## Work required
Determine the number of lines in the data that contain "Museo", and write only that number.

Collected data entries:
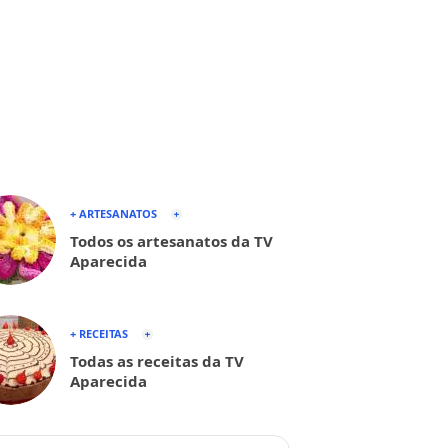
+ ARTESANATOS
Todos os artesanatos da TV
Aparecida
+ RECEITAS
Todas as receitas da TV
Aparecida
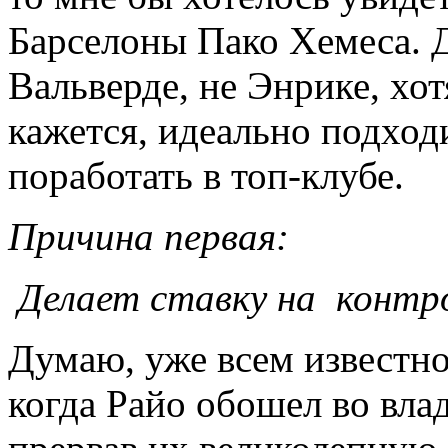
Барселоны Пако Хемеса. 
Вальверде, не Энрике, хот
кажется, идеально подход
поработать в топ-клубе.
Причина первая:
Делает ставку на контр
Думаю, уже всем известно
когда Райо обошел во вла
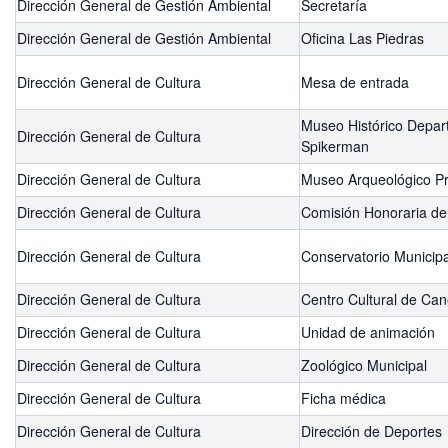
Dirección General de Gestión Ambiental
Secretaría
Dirección General de Gestión Ambiental
Oficina Las Piedras
Dirección General de Cultura
Mesa de entrada
Museo Histórico Depar
Dirección General de Cultura
Spikerman
Dirección General de Cultura
Museo Arqueológico Pr
Dirección General de Cultura
Comisión Honoraria de
Dirección General de Cultura
Conservatorio Municip
Dirección General de Cultura
Centro Cultural de Can
Dirección General de Cultura
Unidad de animación
Dirección General de Cultura
Zoológico Municipal
Dirección General de Cultura
Ficha médica
Dirección General de Cultura
Dirección de Deportes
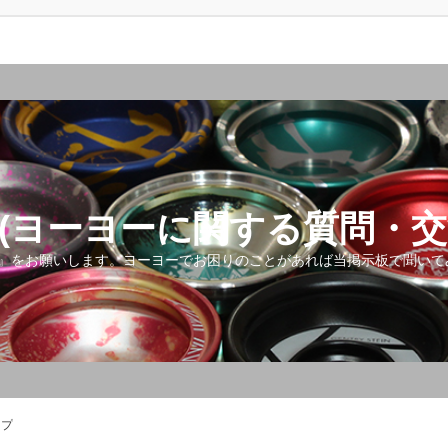
(ヨーヨーに関する質問・交
』をお願いします。ヨーヨーでお困りのことがあれば当掲示板で聞いて
ップ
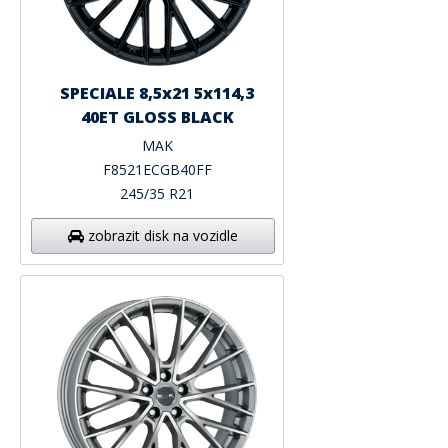
SPECIALE 8,5x21 5x114,3
40ET GLOSS BLACK
MAK
F8521ECGB40FF
245/35 R21
zobrazit disk na vozidle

## Written reply
2